What the task asks: Find all lines in the records that include the word "Holger", and copy them out.

***** Entries provided

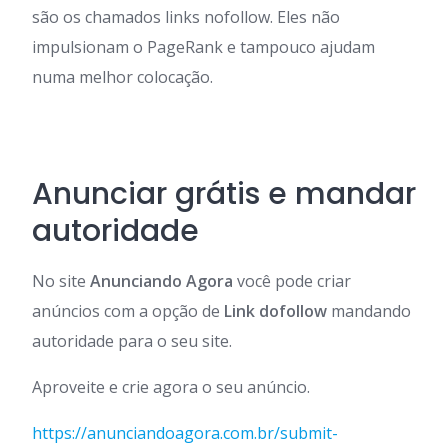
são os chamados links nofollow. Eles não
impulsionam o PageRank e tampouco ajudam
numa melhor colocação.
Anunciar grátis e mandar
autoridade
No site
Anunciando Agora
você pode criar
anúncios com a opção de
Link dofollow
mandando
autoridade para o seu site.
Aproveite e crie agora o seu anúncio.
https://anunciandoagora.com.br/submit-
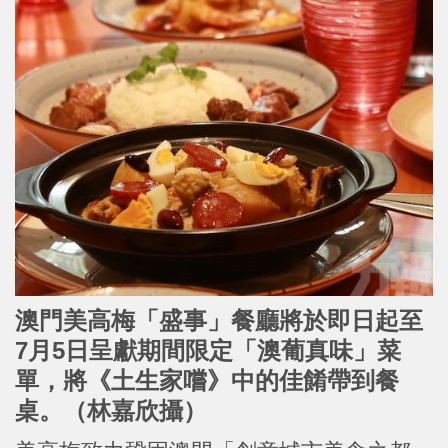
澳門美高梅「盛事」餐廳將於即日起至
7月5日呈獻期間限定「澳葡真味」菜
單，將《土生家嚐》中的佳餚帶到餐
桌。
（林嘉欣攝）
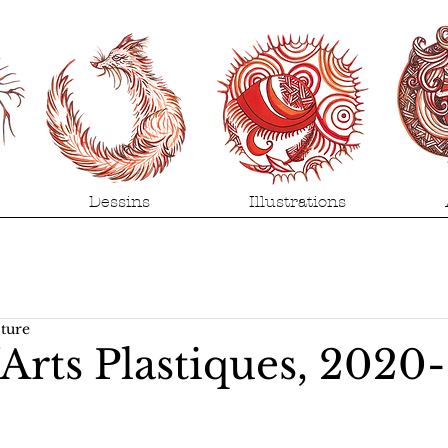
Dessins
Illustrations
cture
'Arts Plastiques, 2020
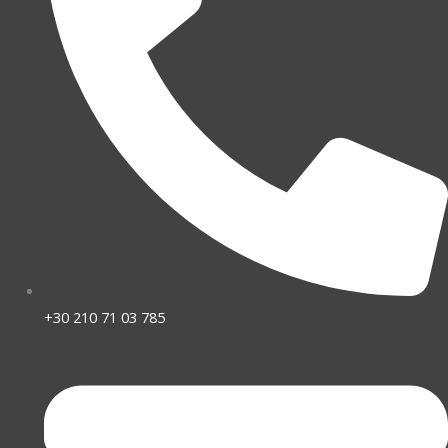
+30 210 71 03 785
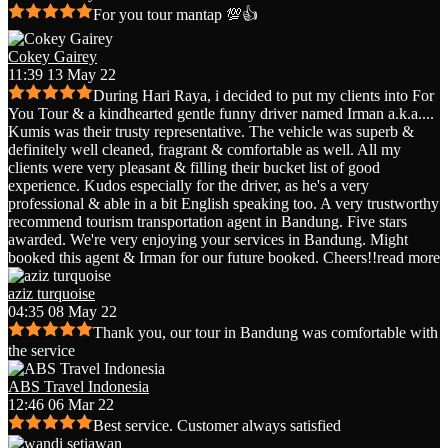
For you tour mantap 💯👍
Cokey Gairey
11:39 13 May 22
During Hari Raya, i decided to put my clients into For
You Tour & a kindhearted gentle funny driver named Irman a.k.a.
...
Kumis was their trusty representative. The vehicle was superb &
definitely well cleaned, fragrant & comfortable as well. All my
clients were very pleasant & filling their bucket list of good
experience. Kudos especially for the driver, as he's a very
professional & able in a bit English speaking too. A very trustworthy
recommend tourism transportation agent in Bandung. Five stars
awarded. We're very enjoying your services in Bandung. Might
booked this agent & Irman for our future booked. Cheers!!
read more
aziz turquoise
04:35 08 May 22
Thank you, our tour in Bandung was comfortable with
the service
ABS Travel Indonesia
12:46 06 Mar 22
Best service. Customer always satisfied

**********
***** Entries provided

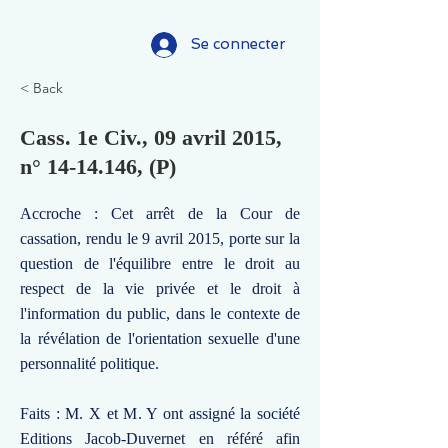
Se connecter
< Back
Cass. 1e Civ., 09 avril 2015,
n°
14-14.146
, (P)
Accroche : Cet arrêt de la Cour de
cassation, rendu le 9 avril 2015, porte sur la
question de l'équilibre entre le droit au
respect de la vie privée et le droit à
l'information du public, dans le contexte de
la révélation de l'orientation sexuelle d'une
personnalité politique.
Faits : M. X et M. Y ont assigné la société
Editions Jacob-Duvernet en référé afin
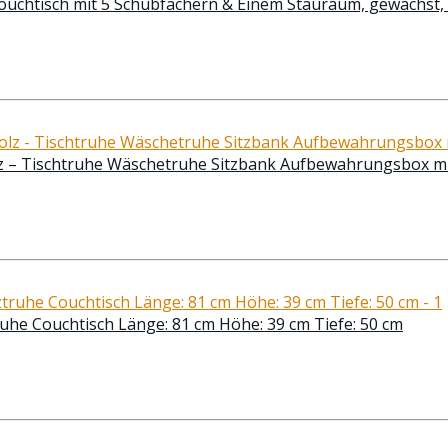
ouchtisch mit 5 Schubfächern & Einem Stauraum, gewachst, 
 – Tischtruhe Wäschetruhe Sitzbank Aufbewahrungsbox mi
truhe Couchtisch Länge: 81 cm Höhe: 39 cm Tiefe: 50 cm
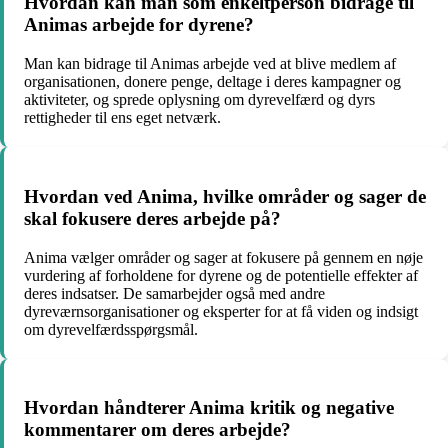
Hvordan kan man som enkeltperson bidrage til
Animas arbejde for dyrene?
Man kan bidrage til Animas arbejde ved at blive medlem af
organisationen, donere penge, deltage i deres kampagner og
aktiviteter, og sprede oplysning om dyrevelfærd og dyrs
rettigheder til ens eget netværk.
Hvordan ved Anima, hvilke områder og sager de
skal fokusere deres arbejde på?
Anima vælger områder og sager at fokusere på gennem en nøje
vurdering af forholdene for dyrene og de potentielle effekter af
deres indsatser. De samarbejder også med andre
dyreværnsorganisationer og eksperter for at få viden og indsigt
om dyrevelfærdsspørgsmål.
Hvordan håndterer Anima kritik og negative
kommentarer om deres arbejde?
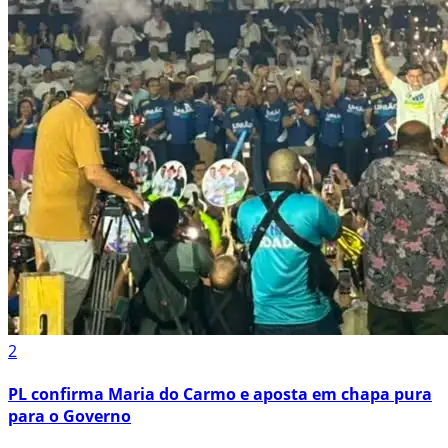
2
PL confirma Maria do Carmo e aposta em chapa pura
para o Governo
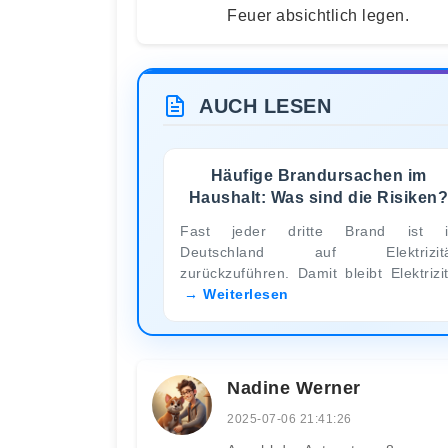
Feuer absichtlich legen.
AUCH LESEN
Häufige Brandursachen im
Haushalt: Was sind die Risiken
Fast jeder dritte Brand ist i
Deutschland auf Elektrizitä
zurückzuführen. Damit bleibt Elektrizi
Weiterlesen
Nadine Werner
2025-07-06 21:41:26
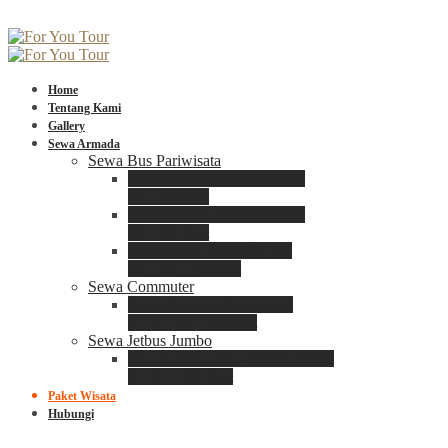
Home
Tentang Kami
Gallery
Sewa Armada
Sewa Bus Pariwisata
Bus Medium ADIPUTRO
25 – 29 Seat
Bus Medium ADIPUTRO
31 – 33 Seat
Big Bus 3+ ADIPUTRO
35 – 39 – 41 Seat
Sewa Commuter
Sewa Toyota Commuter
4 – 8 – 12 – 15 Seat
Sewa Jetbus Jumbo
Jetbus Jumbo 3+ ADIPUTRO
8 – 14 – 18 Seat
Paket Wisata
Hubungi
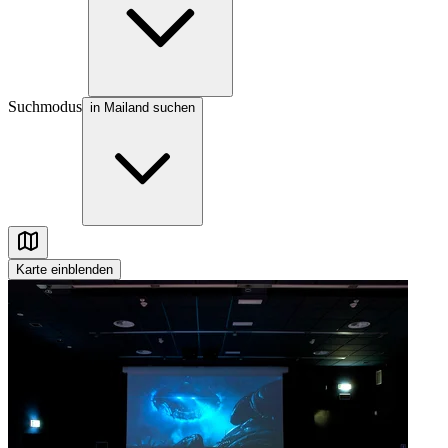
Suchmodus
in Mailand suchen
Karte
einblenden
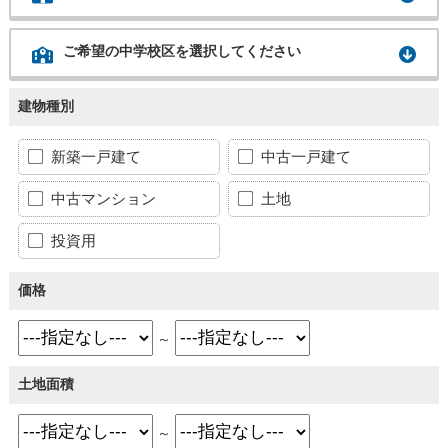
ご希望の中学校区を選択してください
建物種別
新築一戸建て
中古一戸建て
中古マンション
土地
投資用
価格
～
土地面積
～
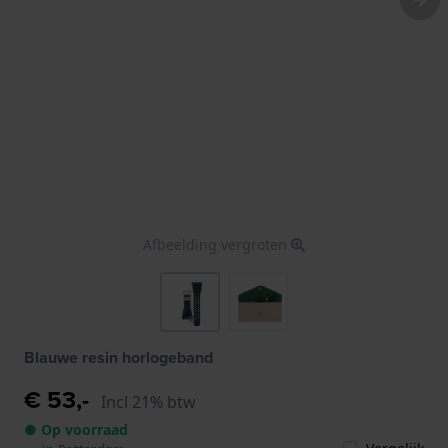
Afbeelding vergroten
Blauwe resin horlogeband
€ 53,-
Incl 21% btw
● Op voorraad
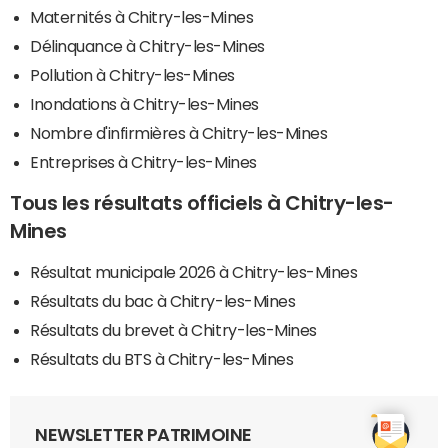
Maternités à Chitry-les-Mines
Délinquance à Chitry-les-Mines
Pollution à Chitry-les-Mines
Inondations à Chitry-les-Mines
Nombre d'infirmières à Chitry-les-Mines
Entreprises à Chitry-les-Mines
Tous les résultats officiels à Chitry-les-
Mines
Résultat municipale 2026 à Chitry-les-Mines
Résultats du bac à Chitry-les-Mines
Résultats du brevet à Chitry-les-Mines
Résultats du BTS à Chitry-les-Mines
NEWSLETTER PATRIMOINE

**********
***** Entries provided

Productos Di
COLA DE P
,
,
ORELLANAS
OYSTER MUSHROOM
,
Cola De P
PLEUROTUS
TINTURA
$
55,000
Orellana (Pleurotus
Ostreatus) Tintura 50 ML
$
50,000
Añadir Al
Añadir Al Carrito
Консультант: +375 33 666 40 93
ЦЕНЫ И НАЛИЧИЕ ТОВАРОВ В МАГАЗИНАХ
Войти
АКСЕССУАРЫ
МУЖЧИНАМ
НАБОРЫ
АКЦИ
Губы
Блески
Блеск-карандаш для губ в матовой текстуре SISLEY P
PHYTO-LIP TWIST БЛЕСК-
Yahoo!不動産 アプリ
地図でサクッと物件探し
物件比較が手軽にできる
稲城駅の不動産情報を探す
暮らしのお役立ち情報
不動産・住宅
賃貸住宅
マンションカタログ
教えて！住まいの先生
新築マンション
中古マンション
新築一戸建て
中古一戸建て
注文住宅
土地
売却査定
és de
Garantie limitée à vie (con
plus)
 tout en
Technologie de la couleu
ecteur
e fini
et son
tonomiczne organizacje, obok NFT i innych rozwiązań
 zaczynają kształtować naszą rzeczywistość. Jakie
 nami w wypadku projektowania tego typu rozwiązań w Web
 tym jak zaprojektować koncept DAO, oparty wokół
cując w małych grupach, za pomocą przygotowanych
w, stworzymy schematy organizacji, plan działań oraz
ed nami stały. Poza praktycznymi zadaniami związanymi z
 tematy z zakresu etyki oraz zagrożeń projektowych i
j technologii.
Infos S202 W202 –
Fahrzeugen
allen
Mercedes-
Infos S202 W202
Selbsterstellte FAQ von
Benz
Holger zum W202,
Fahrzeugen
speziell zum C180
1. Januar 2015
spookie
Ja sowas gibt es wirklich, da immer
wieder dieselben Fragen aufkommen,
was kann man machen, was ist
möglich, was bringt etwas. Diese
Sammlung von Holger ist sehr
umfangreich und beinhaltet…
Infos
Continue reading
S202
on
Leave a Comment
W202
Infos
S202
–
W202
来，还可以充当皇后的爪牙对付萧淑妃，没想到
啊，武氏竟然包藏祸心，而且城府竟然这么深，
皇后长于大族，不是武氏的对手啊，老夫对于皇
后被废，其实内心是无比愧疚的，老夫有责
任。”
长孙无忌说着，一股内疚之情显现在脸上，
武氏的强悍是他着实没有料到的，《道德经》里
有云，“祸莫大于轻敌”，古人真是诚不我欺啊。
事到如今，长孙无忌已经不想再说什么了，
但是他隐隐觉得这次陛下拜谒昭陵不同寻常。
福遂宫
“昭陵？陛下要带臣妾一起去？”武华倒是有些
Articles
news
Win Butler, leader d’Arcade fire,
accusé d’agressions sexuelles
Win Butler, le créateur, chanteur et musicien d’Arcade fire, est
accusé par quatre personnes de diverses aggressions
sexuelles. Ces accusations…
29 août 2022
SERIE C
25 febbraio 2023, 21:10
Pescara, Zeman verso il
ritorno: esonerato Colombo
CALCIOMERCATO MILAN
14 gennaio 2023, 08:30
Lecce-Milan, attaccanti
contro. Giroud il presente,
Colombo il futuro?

**********

Solution to the problem:
Holger zum W202,
Sammlung von Holger ist sehr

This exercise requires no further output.